Cruzaron una estancia ruinosa donde la luz tomaba el color del polen al atravesar la neblina de incienso en suspensión. Altos cirios con barba de cera ardían sobre el dorado facistol, una talla en madera del Crucificado enfrentaba la de una Madonna no menos truculenta, de pelo humano, con el corazón traspasado de puñales. Mientras la dejaban atrás, el silencio se quebró en un eco de voces distorsionadas por las bóvedas. Las voces fluían como un río con fondo de arena gruesa, modulándose suavemente de un pasaje a otro, haciendo una pausa y empezando otra vez, más bajo en la escala para ser urgidas hacia arriba, subiendo de la noche profunda quien sabe si a la desesperación o a la esperanza. Sí, aquel canto sepulcral bien podía haber sido el que escuchaban los grandes faraones de Egipto mientras descendían a los reinos de ultratumba. Sacerdotisas de Isis, vestales de Maat, o monjas del convento de «las Sepultadas Vivas». Todo era lo mismo, el mismo ritual, el mismo enigma, el eterno misterio.
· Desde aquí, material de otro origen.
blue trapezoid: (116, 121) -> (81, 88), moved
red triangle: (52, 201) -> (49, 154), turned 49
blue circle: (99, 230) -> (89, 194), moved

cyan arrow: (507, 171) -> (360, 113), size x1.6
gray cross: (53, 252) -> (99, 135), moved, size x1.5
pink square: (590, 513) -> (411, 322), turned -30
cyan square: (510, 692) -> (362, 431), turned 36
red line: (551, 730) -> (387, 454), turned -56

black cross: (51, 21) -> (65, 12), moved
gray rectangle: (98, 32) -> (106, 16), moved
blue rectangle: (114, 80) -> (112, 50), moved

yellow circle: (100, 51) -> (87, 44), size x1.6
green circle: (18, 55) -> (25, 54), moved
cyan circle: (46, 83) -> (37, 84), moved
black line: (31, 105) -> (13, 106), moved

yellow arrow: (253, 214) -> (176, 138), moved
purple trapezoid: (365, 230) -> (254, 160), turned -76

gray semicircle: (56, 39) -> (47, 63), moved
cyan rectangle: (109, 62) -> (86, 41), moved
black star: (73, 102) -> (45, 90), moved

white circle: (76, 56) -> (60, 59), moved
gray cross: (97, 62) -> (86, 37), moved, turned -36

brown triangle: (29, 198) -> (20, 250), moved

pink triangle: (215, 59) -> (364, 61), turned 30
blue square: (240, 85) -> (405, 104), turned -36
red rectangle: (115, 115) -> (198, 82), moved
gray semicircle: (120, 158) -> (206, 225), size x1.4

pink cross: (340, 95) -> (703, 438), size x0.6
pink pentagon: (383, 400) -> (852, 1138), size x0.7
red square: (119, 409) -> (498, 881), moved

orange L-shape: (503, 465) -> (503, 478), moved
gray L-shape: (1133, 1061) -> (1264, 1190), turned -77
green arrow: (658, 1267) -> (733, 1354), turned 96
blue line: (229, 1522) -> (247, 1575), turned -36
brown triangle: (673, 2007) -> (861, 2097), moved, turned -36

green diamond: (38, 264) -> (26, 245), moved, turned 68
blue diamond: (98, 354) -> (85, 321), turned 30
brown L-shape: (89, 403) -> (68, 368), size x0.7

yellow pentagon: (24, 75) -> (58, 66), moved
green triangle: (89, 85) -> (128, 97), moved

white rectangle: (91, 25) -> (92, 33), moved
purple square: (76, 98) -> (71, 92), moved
Kenneth Conway estaba muy cerca de resolver el que pondría punto final a su historia. Pero aún le quedaba una prueba por superar.
La monja franqueó la última puerta. Antes de hundirse en la oscuridad absoluta encendió una lámpara de petróleo. El halo de luz amarillenta iluminó una escalera desvencijada que parecía descender hasta el mismo infierno. Conway afirmó sobre su hombro el saco que contenía el cuerpo de Nefertiti y siguió sus pasos. Verdaderamente, iba a ser iniciado en el reino de los muertos.